Palazzo Pompetti, la Procura dispone un nuovo sopralluogo

10 Gennaio 2019

TERAMO. I consulenti della Procura di nuovo a Palazzo Pompetti nell’ambito dell’inchiesta aperta sul mancato sgombero dell’edificio. Ieri mattina c’è stato un altro sopralluogo in uno locale all’inter...

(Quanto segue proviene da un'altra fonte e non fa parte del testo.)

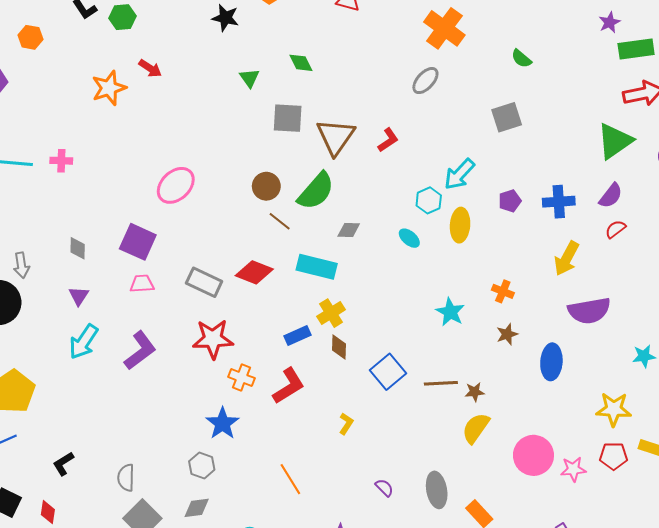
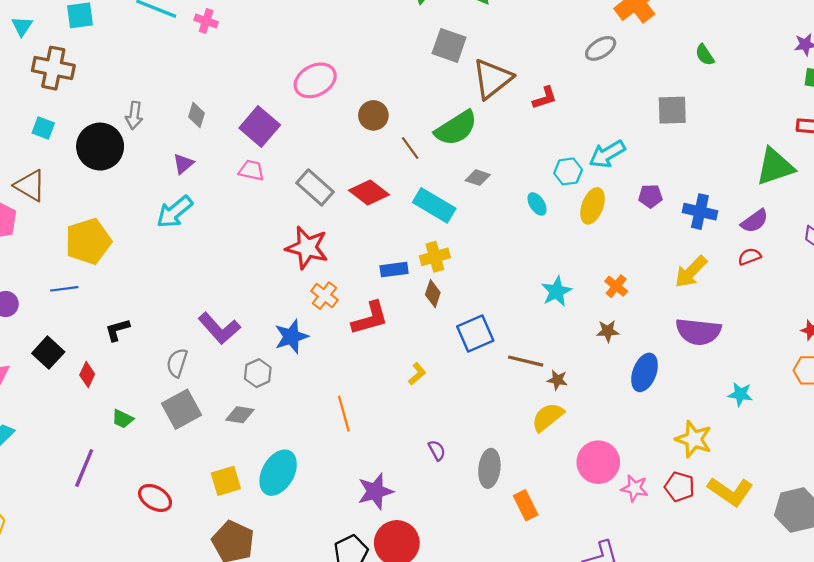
brown circle: (266, 186) -> (373, 115), moved
purple L-shape: (140, 351) -> (219, 328), moved, turned 69

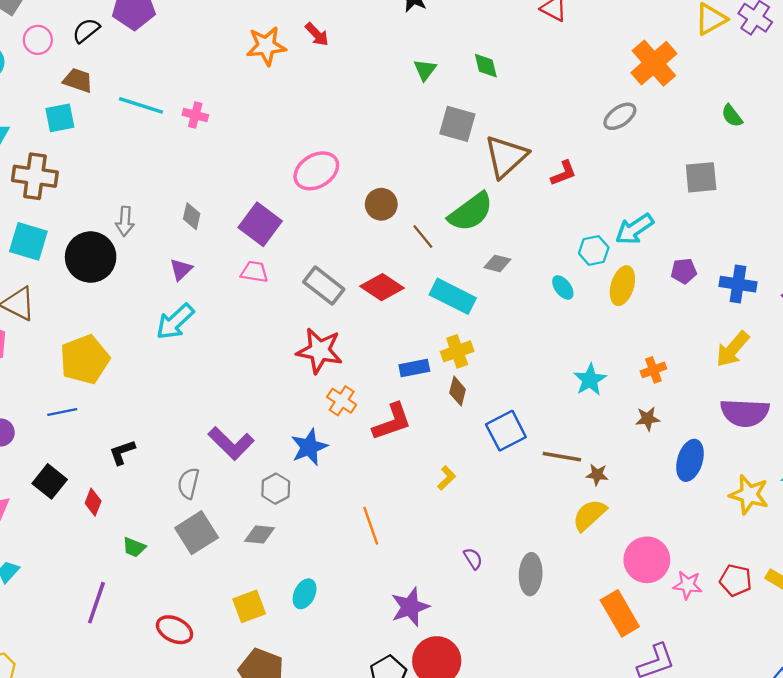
cyan square: (43, 128) -> (28, 241), size x1.6
orange cross: (616, 286) -> (653, 370), turned 35
yellow star: (694, 439) -> (749, 495), moved
cyan ellipse: (278, 473) -> (305, 594), size x0.6
orange rectangle: (526, 505) -> (620, 613), moved, size x1.4

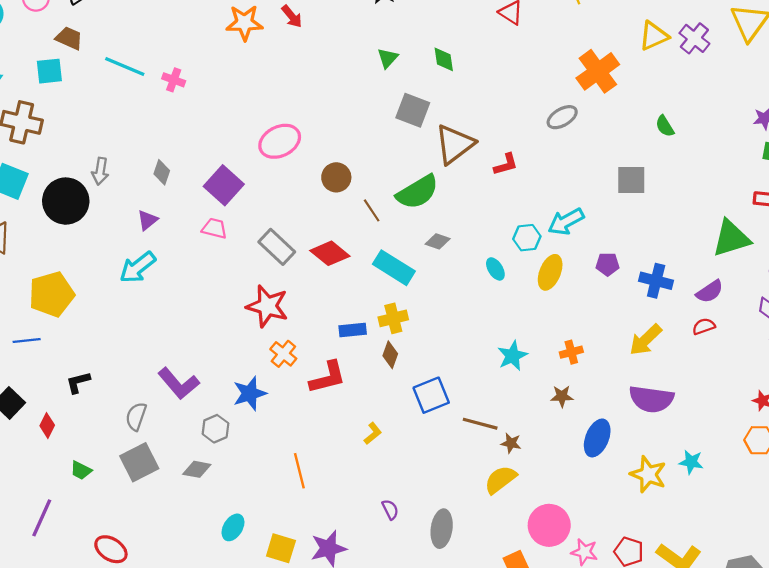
yellow square: (249, 606) -> (281, 548), moved, turned 32

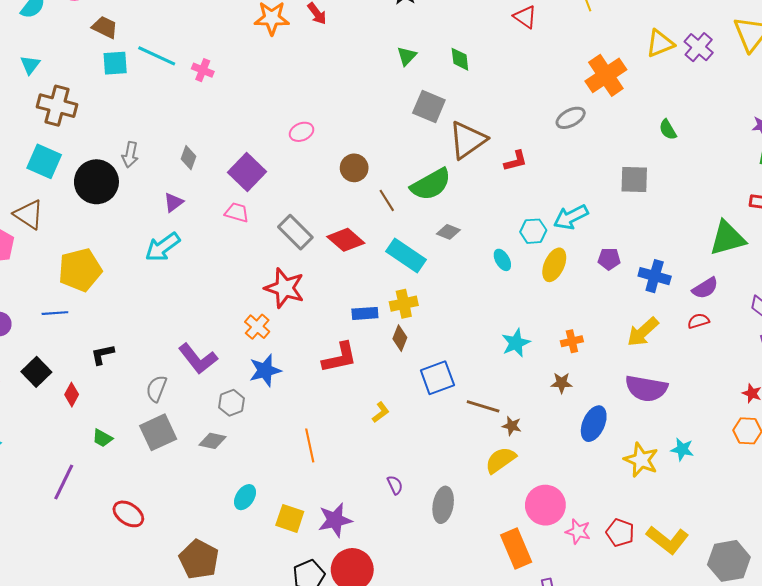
cyan square: (49, 71) -> (115, 63), moved
pink ellipse: (280, 141) -> (302, 132), size x0.6
orange cross: (283, 354) -> (257, 327), moved

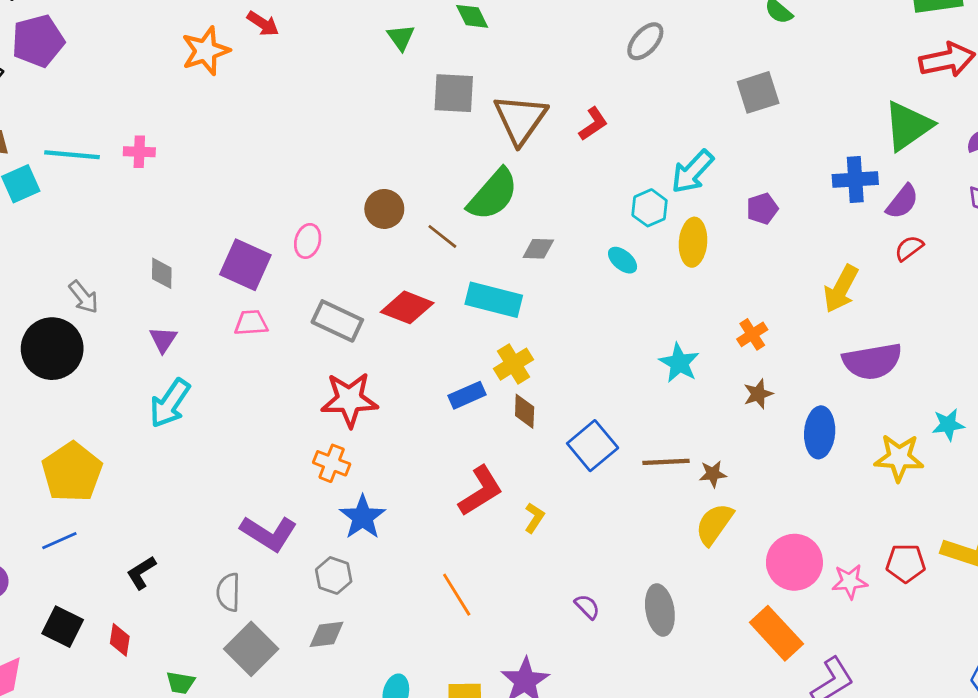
pink ellipse: (302, 132) -> (308, 241), moved, turned -30
gray arrow: (130, 155) -> (84, 297), turned -30
blue cross: (655, 276) -> (855, 180), moved
red L-shape: (340, 358) -> (481, 491), moved

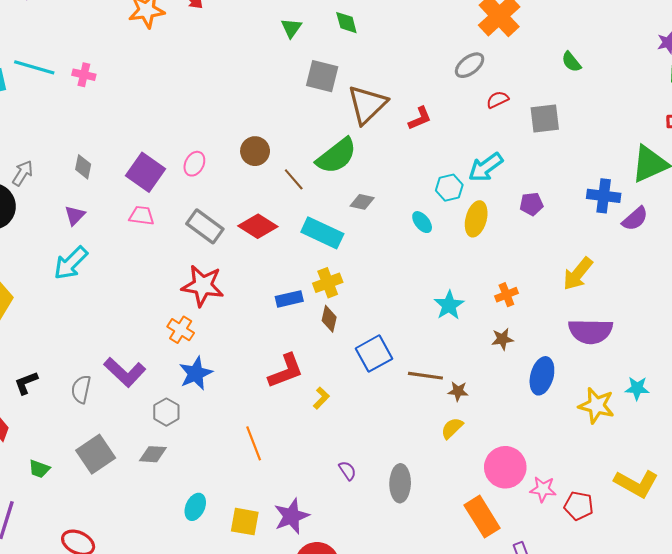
red semicircle: (909, 248) -> (497, 100), moved
gray arrow: (84, 297) -> (23, 173), turned -120
yellow semicircle: (714, 524) -> (452, 428), size x0.7
red pentagon: (906, 563) -> (579, 506), moved
gray semicircle: (228, 592) -> (81, 389), moved

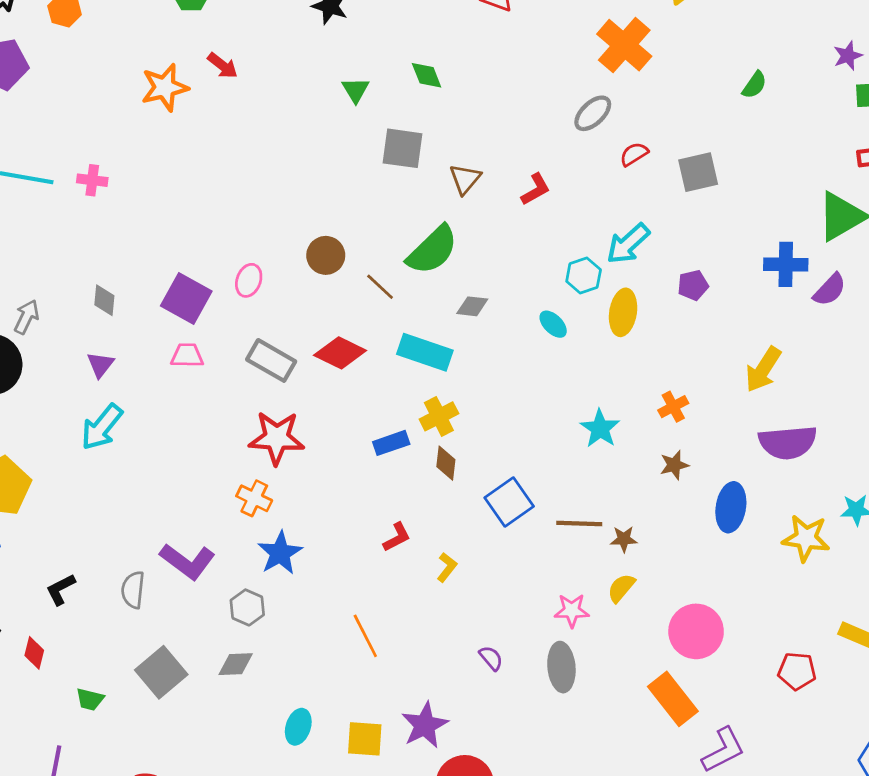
green semicircle: (571, 62) -> (754, 85), moved, turned -100
brown triangle: (367, 105) -> (465, 179), size x0.6
red L-shape: (286, 371) -> (397, 537), size x0.6
pink star: (543, 489) -> (572, 610), moved

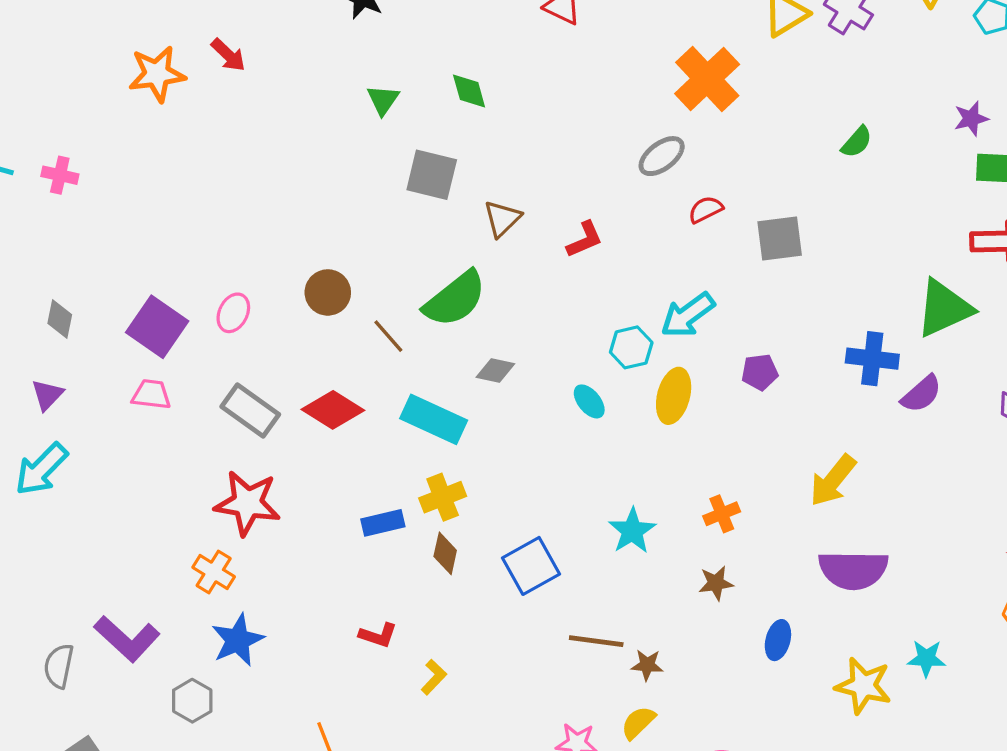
blue square: (509, 502) -> (531, 566), moved
blue ellipse: (731, 507) -> (778, 640), size x0.7
red L-shape: (397, 537) -> (378, 635), turned 40

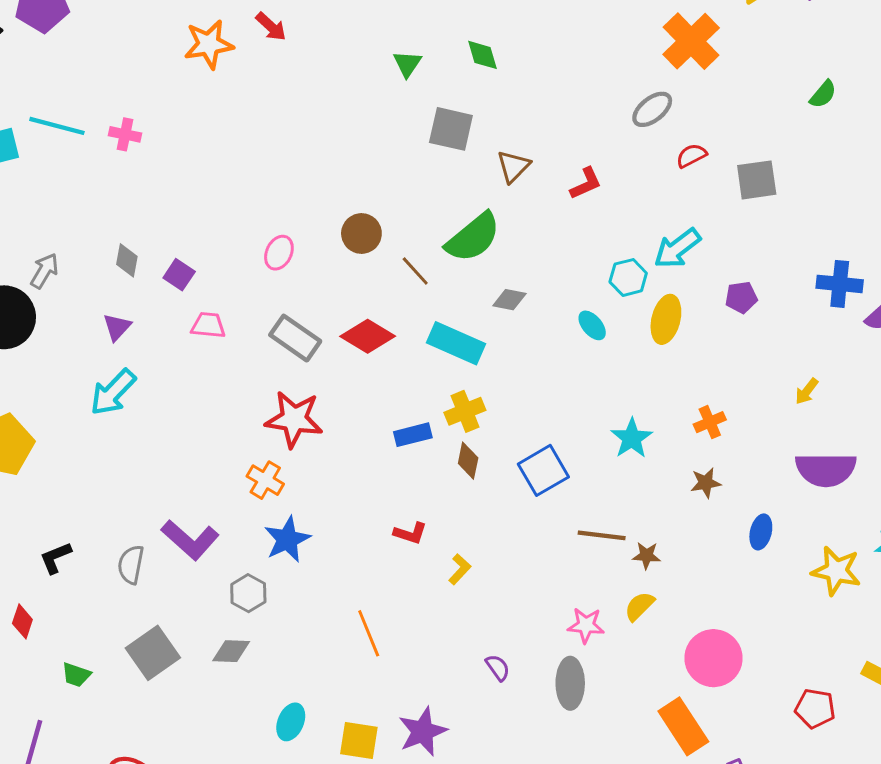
purple square: (157, 327) -> (179, 275), moved, size x0.6
yellow arrow: (833, 480) -> (807, 391), size x0.6

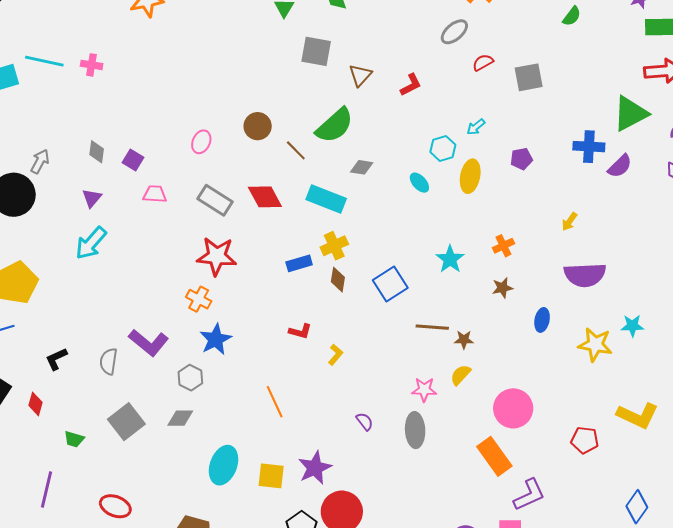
cyan arrow: (677, 248) -> (476, 127), size x0.6
red diamond: (368, 336) -> (265, 197), turned 33
cyan ellipse: (291, 722) -> (224, 465), size x1.5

TERAMO. I consulenti della Procura di nuovo a Palazzo Pompetti nell’ambito dell’inchiesta aperta sul mancato sgombero dell’edificio. Ieri mattina c’è stato un altro sopralluogo in uno locale all’interno dello stabile di pizza Martiri. Così ha disposto il pm Davide Rosati. Accompagnati dai carabinieri del nucleo investigativo del comando provinciale, gli ingegneri Enrico De Acetis e Marco Pasqualini hanno ispezionati alcuni locali che non sono negozi. In queste settimane i consulenti stanno visionando l’abbondante documentazione sequestrata a novembre nei vari uffici del Comune dal nucleo di polizia economica della guardia di finanza, dai carabinieri e dalla polizia stradale.
Gli investigatori hanno sequestrato documenti dal sisma del 2009 all’ordinanza di revoca dell’8 dicembre. E non solo. Hanno chiesto anche la documentazione (trovandone in questo caso ben poca) relativa all’installazione di gazebo sotto i portici per una festa privata (gazebo fatti rimuovere subito dal Comune) avvenuta qualche mese fa.
Nel mirino di investigatori e inquirenti ci sono anche le perizie asseverate con cui cinque commercianti hanno ottenuto nei giorni scorsi la revoca dello sgombero. Ampia la delega data dal sostituto procuratore che indaga non solo per inosservanza dei provvedimenti dell’autorità (l’ipotesi contestata ai sette commercianti) ma anche per omissione d’atti d’ufficio per ora a carico di ignoti. Nel mirino degli investigatori ci sono anche le perizie asseverate con cui cinque commercianti hanno ottenuto venerdì la revoca dell’evacuazione. (d.p.)